**ACTION ITEM:** Print all the entries verbatim.

== Segment start ==

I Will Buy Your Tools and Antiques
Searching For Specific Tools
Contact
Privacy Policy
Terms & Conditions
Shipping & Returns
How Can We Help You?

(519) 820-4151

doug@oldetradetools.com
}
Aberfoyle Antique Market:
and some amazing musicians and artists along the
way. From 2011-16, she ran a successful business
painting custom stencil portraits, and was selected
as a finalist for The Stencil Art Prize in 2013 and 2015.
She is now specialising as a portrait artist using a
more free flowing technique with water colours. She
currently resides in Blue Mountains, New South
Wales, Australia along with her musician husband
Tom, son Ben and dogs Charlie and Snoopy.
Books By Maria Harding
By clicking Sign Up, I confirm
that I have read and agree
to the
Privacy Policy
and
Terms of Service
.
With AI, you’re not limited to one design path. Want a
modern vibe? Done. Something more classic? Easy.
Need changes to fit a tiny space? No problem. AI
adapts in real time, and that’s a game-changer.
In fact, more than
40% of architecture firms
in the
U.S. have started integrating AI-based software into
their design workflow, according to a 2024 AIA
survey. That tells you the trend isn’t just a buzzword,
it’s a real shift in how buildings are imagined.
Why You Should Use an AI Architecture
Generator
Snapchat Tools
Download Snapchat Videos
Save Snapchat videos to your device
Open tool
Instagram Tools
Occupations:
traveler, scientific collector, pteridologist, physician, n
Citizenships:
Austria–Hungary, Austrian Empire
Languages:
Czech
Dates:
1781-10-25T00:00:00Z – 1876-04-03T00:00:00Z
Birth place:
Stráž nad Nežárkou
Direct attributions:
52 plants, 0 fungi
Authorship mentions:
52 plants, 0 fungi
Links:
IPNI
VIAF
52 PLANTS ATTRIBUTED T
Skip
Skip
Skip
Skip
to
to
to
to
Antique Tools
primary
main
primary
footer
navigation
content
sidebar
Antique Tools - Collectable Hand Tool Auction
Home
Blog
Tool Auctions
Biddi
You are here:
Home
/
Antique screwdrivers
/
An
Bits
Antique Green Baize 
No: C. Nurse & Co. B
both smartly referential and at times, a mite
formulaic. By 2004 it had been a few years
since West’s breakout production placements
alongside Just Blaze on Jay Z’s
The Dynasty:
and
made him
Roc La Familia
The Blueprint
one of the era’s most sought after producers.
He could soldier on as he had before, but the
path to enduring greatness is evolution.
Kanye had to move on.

== Segment end ==

**ANSWER BOX:**
I Will Buy Your Tools and Antiques
Searching For Specific Tools
Contact
Privacy Policy
Terms & Conditions
Shipping & Returns
How Can We Help You?

(519) 820-4151

doug@oldetradetools.com
}
Aberfoyle Antique Market:
and some amazing musicians and artists along the
way. From 2011-16, she ran a successful business
painting custom stencil portraits, and was selected
as a finalist for The Stencil Art Prize in 2013 and 2015.
She is now specialising as a portrait artist using a
more free flowing technique with water colours. She
currently resides in Blue Mountains, New South
Wales, Australia along with her musician husband
Tom, son Ben and dogs Charlie and Snoopy.
Books By Maria Harding
By clicking Sign Up, I confirm
that I have read and agree
to the
Privacy Policy
and
Terms of Service
.
With AI, you’re not limited to one design path. Want a
modern vibe? Done. Something more classic? Easy.
Need changes to fit a tiny space? No problem. AI
adapts in real time, and that’s a game-changer.
In fact, more than
40% of architecture firms
in the
U.S. have started integrating AI-based software into
their design workflow, according to a 2024 AIA
survey. That tells you the trend isn’t just a buzzword,
it’s a real shift in how buildings are imagined.
Why You Should Use an AI Architecture
Generator
Snapchat Tools
Download Snapchat Videos
Save Snapchat videos to your device
Open tool
Instagram Tools
Occupations:
traveler, scientific collector, pteridologist, physician, n
Citizenships:
Austria–Hungary, Austrian Empire
Languages:
Czech
Dates:
1781-10-25T00:00:00Z – 1876-04-03T00:00:00Z
Birth place:
Stráž nad Nežárkou
Direct attributions:
52 plants, 0 fungi
Authorship mentions:
52 plants, 0 fungi
Links:
IPNI
VIAF
52 PLANTS ATTRIBUTED T
Skip
Skip
Skip
Skip
to
to
to
to
Antique Tools
primary
main
primary
footer
navigation
content
sidebar
Antique Tools - Collectable Hand Tool Auction
Home
Blog
Tool Auctions
Biddi
You are here:
Home
/
Antique screwdrivers
/
An
Bits
Antique Green Baize 
No: C. Nurse & Co. B
both smartly referential and at times, a mite
formulaic. By 2004 it had been a few years
since West’s breakout production placements
alongside Just Blaze on Jay Z’s
The Dynasty:
and
made him
Roc La Familia
The Blueprint
one of the era’s most sought after producers.
He could soldier on as he had before, but the
path to enduring greatness is evolution.
Kanye had to move on.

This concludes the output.